La trayectoria de Marcel Lefebvre (1905-1991) comienza como una hermosa línea ascendente: seminarista romano (1923-1930), doctor en filosofía y teología en la Universidad Gregoriana, y ordenado sacerdote cuando tenía apenas veinticuatro años por el futuro cardenal Liénart, comenzó su ministerio como segundo vicario de una parroquia obrera y, luego, cambiando de orientación, se convirtió en religioso misionero de los Padres del Espíritu Santo.

Misionero en Gabón, arzobispo de Dakar, obispo de Tulle, superior general de los Espiritanos, fundador de la Fraternidad Sacerdotal San Pío X: toda una vida sacerdotal al servicio de la Iglesia. En 1988, aseguró la continuidad de su obra para la restauración del sacerdocio católico consagrando a cuatro obispos en Écône, a pesar de la prohibición del papa Juan Pablo II.

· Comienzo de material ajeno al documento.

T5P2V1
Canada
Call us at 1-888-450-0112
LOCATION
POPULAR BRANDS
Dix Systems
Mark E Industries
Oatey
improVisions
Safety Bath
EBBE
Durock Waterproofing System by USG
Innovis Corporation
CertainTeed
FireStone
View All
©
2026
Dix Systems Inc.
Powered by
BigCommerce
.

¿Cuál es el hilo de Ariadna de la vida de este prelado poco convencional que afirmó no haber actuado nunca impulsado por sus ideas personales? ¿Cuál es la fuerza impulsora detrás de este Romano de espíritu y de corazón, que obedeció durante tantos años, y que lo llevó a afrontar y contradecir a dos Papas? ¿Cuál es la unidad de esta atribulada trayectoria? ¿Cuál es la fe de este hombre que invocaba el amor de Dios, el amor de Jesucristo, el amor de la Iglesia para llevar a cabo actos graves? En lugar de considerarlo como el "obispo rebelde", ¿no deberíamos ver en él a un hombre conducido, dirigido por un plan providencial para una obra de salvación?